━━━ RECORDS FOR THIS EXERCISE ━━━

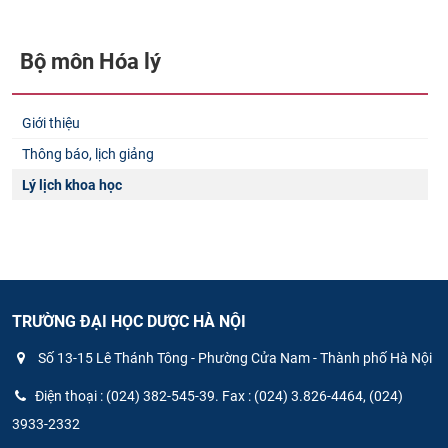
CỰU NGƯỜI HỌC
Bộ môn Hóa lý
Giới thiệu
Thông báo, lịch giảng
Lý lịch khoa học
TRƯỜNG ĐẠI HỌC DƯỢC HÀ NỘI
Số 13-15 Lê Thánh Tông - Phường Cửa Nam - Thành phố Hà Nội
Điện thoại : (024) 382-545-39. Fax : (024) 3.826-4464, (024)
3933-2332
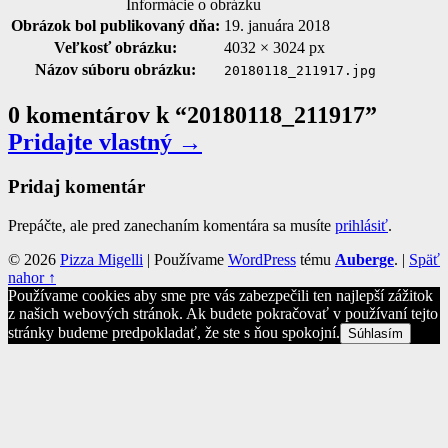
Informácie o obrázku
Obrázok bol publikovaný dňa:
19. januára 2018
Veľkosť obrázku:
4032 × 3024 px
Názov súboru obrázku:
20180118_211917.jpg
0 komentárov k “
20180118_211917
”
Pridajte vlastný →
Pridaj komentár
Prepáčte, ale pred zanechaním komentára sa musíte
prihlásiť
.
© 2026
Pizza Migelli
|
Používame
WordPress
tému
Auberge
.
|
Späť
nahor ↑
Používame cookies aby sme pre vás zabezpečili ten najlepší zážitok
z našich webových stránok. Ak budete pokračovať v používaní tejto
stránky budeme predpokladať, že ste s ňou spokojní.
Súhlasím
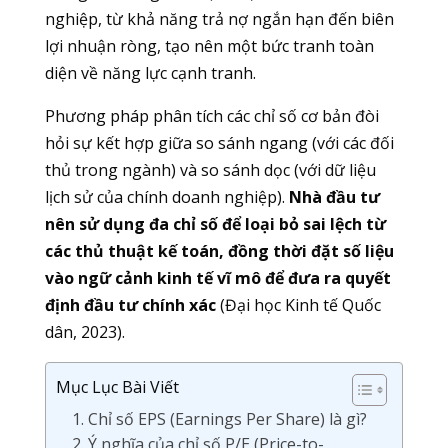
nghiệp, từ khả năng trả nợ ngắn hạn đến biên
lợi nhuận ròng, tạo nên một bức tranh toàn
diện về năng lực cạnh tranh.
Phương pháp phân tích các chỉ số cơ bản đòi
hỏi sự kết hợp giữa so sánh ngang (với các đối
thủ trong ngành) và so sánh dọc (với dữ liệu
lịch sử của chính doanh nghiệp).
Nhà đầu tư
nên sử dụng đa chỉ số để loại bỏ sai lệch từ
các thủ thuật kế toán, đồng thời đặt số liệu
vào ngữ cảnh kinh tế vĩ mô để đưa ra quyết
định đầu tư chính xác
(Đại học Kinh tế Quốc
dân, 2023).
Mục Lục Bài Viết
1. Chỉ số EPS (Earnings Per Share) là gì?
2. Ý nghĩa của chỉ số P/E (Price-to-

━━━

**ABOUT THIS EXERCISE**. Across the entries, work out how many lines hold the word "sánh". Reply with that number only.

**EXERCISE ANSWER**. 2